D2
plain-language theorem explainer
The definition assigns the real number two to the spatial dimension D for the two-dimensional Ising model. Researchers verifying Onsager's exact critical exponents against scaling relations would cite this constant when parameterizing the model. It is introduced via direct assignment with no computation or lemmas required.

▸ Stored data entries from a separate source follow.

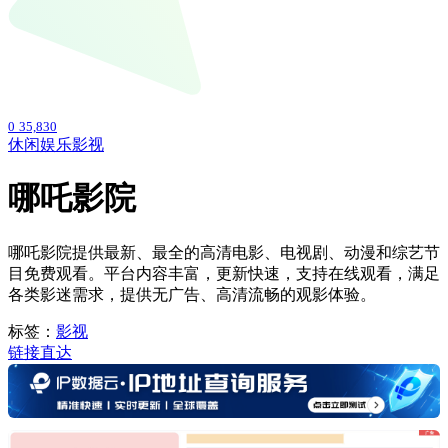
0
35,830
休闲娱乐
影视
哪吒影院
哪吒影院提供最新、最全的高清电影、电视剧、动漫和综艺节
目免费观看。平台内容丰富，更新快速，支持在线观看，满足
各类影迷需求，提供无广告、高清流畅的观影体验。
标签：
影视
链接直达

Claim. The spatial dimension in the two-dimensional Ising model is defined as $D = 2$.
background
The module examines the exactly solvable two-dimensional Ising model whose critical exponents are known exactly from Onsager's 1944 solution: ν = 1, η = 1/4, β = 1/8, γ = 7/4, α = 0, δ = 15. These values verify scaling relations including Rushbrooke, Fisher, Widom, and hyperscaling. The local setting tests whether the Recognition Science φ-algebraic formulas, which derive D = 3 as the unique physical dimension, extend to D = 2, where the leading-order ν₀ = φ^{-1} fails to match the Onsager value.
proof idea
The declaration is a direct constant definition with no proof body or lemmas applied.
why it matters
This constant supplies the dimension parameter for all Onsager exponent relations in the module, including alpha_onsager := 2 - D2 * nu_onsager and hyperscaling_onsager : D2 * nu_onsager = 2 - alpha_onsager. It anchors the diagnostic that the Recognition Science framework, which forces D = 3 via the eight-tick octave and J-uniqueness, produces a 38% discrepancy with the D = 2 Onsager value as quantified in Ising2DCert. The declaration therefore demarcates the boundary between the framework's native dimension and the exactly solvable lower-dimensional case.